[Input for this task — start]

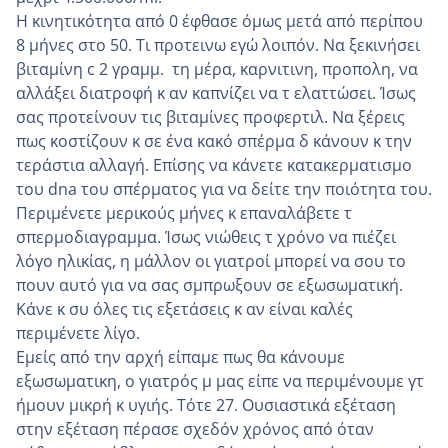
Η κινητικότητα από 0 έφθασε όμως μετά από περίπου
8 μήνες στο 50. Τι προτεινω εγώ λοιπόν. Να ξεκινήσει
βιταμίνη c 2 γραμμ. τη μέρα, καρνιτινη, προπολη, να
αλλάξει διατροφή κ αν καπνίζει να τ ελαττώσει. Ίσως
σας προτείνουν τις βιταμίνες προφερτιλ. Να ξέρεις
πως κοστίζουν κ σε ένα κακό σπέρμα δ κάνουν κ την
τεράστια αλλαγή. Επίσης να κάνετε κατακερματισμο
του dna του σπέρματος για να δείτε την ποιότητα του.
Περιμένετε μερικούς μήνες κ επαναλάβετε τ
σπερμοδιαγραμμα. Ίσως νιώθεις τ χρόνο να πιέζει
λόγο ηλικίας, η μάλλον οι γιατροί μπορεί να σου το
πουν αυτό για να σας σμπρωξουν σε εξωσωματική.
Κάνε κ συ όλες τις εξετάσεις κ αν είναι καλές
περιμένετε λίγο.
Εμείς από την αρχή είπαμε πως θα κάνουμε
εξωσωματικη, ο γιατρός μ μας είπε να περιμένουμε γτ
ήμουν μικρή κ υγιής. Τότε 27. Ουσιαστικά εξέταση
στην εξέταση πέρασε σχεδόν χρόνος από όταν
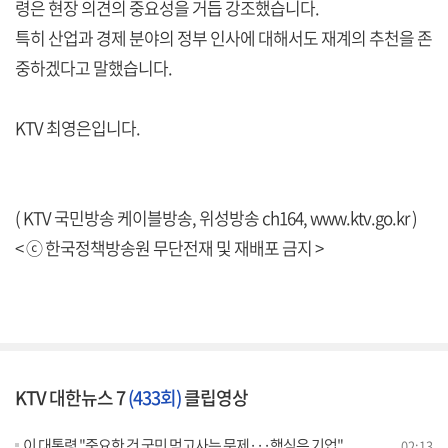
령은 현장 의견의 중요성을 거듭 강조했습니다.
특히 산업과 경제 분야의 정부 인사에 대해서도 재계의 추천을 존
중하겠다고 말했습니다.
KTV 최영은입니다.
( KTV 국민방송 케이블방송, 위성방송 ch164,
www.ktv.go.kr
)
< ⓒ 한국정책방송원 무단전재 및 재배포 금지 >
KTV 대한뉴스 7
(433회)
클립영상
이 대통령 "중요한 건 국민 먹고사는 문제···핵심은 기업"
02:13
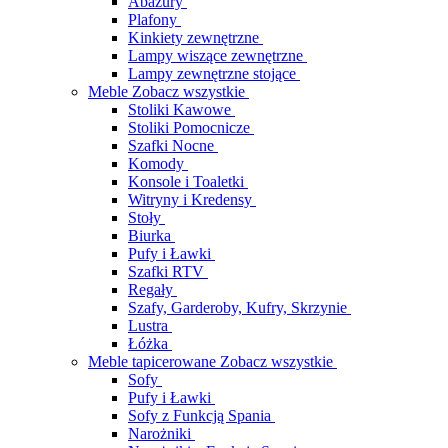
Abażury
Plafony
Kinkiety zewnętrzne
Lampy wiszące zewnętrzne
Lampy zewnętrzne stojące
Meble
Zobacz wszystkie
Stoliki Kawowe
Stoliki Pomocnicze
Szafki Nocne
Komody
Konsole i Toaletki
Witryny i Kredensy
Stoły
Biurka
Pufy i Ławki
Szafki RTV
Regały
Szafy, Garderoby, Kufry, Skrzynie
Lustra
Łóżka
Meble tapicerowane
Zobacz wszystkie
Sofy
Pufy i Ławki
Sofy z Funkcją Spania
Narożniki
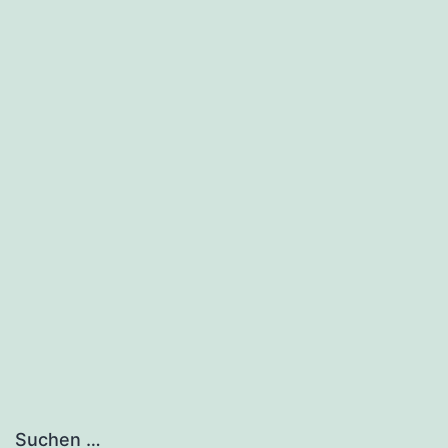
Suchen …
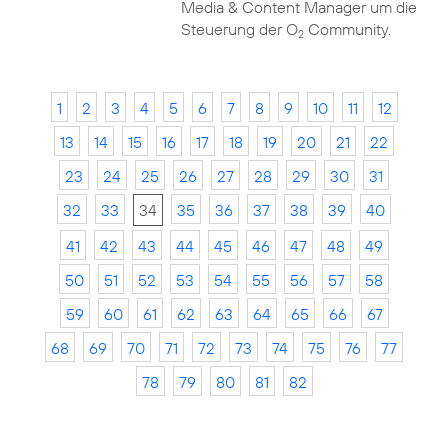
Media & Content Manager um die
Steuerung der O
Community.
2
1
2
3
4
5
6
7
8
9
10
11
12
13
14
15
16
17
18
19
20
21
22
23
24
25
26
27
28
29
30
31
32
33
34
35
36
37
38
39
40
41
42
43
44
45
46
47
48
49
50
51
52
53
54
55
56
57
58
59
60
61
62
63
64
65
66
67
68
69
70
71
72
73
74
75
76
77
78
79
80
81
82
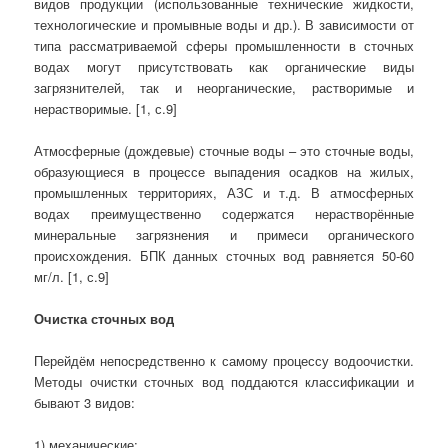
видов продукции (использованные технические жидкости,
технологические и промывные воды и др.). В зависимости от
типа рассматриваемой сферы промышленности в сточных
водах могут присутствовать как органические виды
загрязнителей, так и неорганические, растворимые и
нерастворимые. [1, с.9]
Атмосферные (дождевые) сточные воды – это сточные воды,
образующиеся в процессе выпадения осадков на жилых,
промышленных территориях, АЗС и т.д. В атмосферных
водах преимущественно содержатся нерастворённые
минеральные загрязнения и примеси органического
происхождения. БПК данных сточных вод равняется 50-60
мг/л. [1, с.9]
Очистка сточных вод
Перейдём непосредственно к самому процессу водоочистки.
Методы очистки сточных вод поддаются классификации и
бывают 3 видов:
1) механические;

[Input for this task — finish]

__Problem to solve__: All that is wanted is each line, word for word, from the first line of the data to the one holding "τεράστια αλλαγή. Επίσης", with the pictures left out.

__Answer for the task__:
Η κινητικότητα από 0 έφθασε όμως μετά από περίπου
8 μήνες στο 50. Τι προτεινω εγώ λοιπόν. Να ξεκινήσει
βιταμίνη c 2 γραμμ. τη μέρα, καρνιτινη, προπολη, να
αλλάξει διατροφή κ αν καπνίζει να τ ελαττώσει. Ίσως
σας προτείνουν τις βιταμίνες προφερτιλ. Να ξέρεις
πως κοστίζουν κ σε ένα κακό σπέρμα δ κάνουν κ την
τεράστια αλλαγή. Επίσης να κάνετε κατακερματισμο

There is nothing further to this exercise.